Gute Entscheidung für Kreiskliniken

Die Grüne Fraktion begrüßt die Entscheidung des Verwaltungsrates in die Pflegekräfte und die Pflegestellen der Kreiskliniken zu investieren. Das Hin und Her im Verfahren zeigt bedauerlicherweise auch, dass sich die Kreispolitik größtenteils für dieses Thema nicht zuständig sieht. Aus der Sicht von Harald Lenz, Fraktionsvorsitzender der Grünen im Kreistag und selbst Krankenpfleger, eine unhaltbare Position. „Wir sind froh, dass wir zusammen mit der SPD einen Anstoß zur Diskussion geben konnten und erwarten jetzt eine Entspannung der Situation“, so der Fraktionschef.

Der Kreistag wollte zu großen Teilen nicht über mehr Pflegekräfte entscheiden. Nun hat es ein anderes Gremium getan – hinter verschlossenen Türen.
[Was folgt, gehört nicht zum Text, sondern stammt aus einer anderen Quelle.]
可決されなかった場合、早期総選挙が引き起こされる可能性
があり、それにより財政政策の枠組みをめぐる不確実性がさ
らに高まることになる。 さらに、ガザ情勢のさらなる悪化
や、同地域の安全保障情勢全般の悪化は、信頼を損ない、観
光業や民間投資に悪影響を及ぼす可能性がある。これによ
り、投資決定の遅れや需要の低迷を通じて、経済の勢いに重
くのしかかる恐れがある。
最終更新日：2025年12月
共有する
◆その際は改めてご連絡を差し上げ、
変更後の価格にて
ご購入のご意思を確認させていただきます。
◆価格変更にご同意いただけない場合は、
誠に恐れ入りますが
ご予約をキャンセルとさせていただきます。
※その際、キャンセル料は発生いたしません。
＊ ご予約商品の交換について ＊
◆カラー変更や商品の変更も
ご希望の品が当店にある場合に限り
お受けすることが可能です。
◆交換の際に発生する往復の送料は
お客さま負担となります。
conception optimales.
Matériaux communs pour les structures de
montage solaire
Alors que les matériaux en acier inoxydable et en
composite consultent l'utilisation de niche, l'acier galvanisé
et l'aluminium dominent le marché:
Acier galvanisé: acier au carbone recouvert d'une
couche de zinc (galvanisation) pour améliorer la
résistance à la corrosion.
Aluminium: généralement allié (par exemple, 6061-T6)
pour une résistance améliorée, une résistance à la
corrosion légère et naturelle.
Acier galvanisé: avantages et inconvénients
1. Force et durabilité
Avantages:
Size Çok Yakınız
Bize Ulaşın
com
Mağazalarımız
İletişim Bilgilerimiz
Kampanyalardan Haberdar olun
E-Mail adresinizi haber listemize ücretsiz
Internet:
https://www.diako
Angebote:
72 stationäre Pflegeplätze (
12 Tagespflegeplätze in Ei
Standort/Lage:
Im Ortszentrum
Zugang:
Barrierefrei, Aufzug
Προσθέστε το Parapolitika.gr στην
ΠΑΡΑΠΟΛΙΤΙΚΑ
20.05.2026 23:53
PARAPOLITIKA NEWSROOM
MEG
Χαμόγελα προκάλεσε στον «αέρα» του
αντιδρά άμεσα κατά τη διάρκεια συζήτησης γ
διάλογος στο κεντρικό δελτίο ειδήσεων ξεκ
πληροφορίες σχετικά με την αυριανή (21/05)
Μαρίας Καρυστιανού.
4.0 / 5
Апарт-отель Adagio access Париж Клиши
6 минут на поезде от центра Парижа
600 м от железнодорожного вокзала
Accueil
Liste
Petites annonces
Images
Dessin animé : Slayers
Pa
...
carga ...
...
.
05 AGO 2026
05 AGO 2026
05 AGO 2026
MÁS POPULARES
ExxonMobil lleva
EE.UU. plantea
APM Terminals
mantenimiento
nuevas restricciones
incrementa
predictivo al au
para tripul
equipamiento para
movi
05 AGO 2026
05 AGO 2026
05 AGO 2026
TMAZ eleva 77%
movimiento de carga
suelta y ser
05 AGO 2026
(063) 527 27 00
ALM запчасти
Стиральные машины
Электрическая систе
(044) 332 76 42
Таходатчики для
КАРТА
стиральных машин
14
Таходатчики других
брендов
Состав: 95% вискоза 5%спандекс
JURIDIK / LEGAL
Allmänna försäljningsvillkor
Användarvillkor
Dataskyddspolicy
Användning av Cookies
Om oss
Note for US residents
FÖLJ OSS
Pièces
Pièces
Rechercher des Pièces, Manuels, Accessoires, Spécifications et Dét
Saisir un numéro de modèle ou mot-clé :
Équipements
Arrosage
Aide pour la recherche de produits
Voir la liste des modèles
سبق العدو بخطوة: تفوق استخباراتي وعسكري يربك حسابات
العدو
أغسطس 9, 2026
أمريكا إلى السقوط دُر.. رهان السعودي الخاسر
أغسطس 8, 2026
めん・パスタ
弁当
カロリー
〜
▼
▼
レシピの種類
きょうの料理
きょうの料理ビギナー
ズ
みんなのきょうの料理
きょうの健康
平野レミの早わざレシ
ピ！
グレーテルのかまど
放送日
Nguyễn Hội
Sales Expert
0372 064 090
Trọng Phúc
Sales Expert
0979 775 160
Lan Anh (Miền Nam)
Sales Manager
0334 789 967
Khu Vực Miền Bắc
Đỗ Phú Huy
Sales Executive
Wer nur auf das Ergebnis abhebt, der kann sich zufrieden zurücklehnen. Der Verwaltungsrat der Kreiskliniken hat beschlossen, dass sich die beiden Kreiskrankenhäuser in Günzburg und Krumbach acht Pflegekräfte mehr leisten dürfen.

Das ist kein Luxus angesichts der grundsätzlichen Belastung und Überlastung des Personals, die an die Substanz geht. In diesem Jahr kam die ausgeprägte Grippewelle erschwerend hinzu. Die Kliniken waren prall gefüllt mit Patienten. Gleichzeitig erkrankten Bedienstete in einem bis dahin noch nicht gekannten Ausmaß. Die Folge ist ein veritabler Überstundenberg, der Stück für Stück abgetragen werden muss.

Mit seiner Entscheidung beendet der Verwaltungsrat ein Trauerspiel, das im März im Kreistag aufgeführt worden ist. Das Kommunalparlament hielt sich damals mehrheitlich für nicht zuständig, über einen Antrag von SPD und Grünen zu befinden, der vorsah, heuer und 2019 insgesamt 800000 Euro für neue Pflegekräfte aufzuwenden. Das entspricht 16 Stellen, acht für jedes der beiden Jahre.

Jetzt passiert im Kern zumindest für das Jahr 2018 genau das – nur dass der Kreistag diese Entwicklung seinerzeit aus unerfindlichen Gründen nicht aktiv begleitet hat. Der muss das jetzt nur noch zur Kenntnis nehmen, weil der den Handlungsauftrag an den Verwaltungsrat weitergereicht hat.

Künftig wäre das Kreisparlament gut beraten, sich in seinen Möglichkeiten nicht selbst zu beschneiden – selbst auf die Gefahr hin, dass man sich mit manchen Entscheidungen keinen Beliebtheitspreis abholt. Die Sitzung vor rund sechs Wochen war jedenfalls ein Nachmittag für Feiglinge.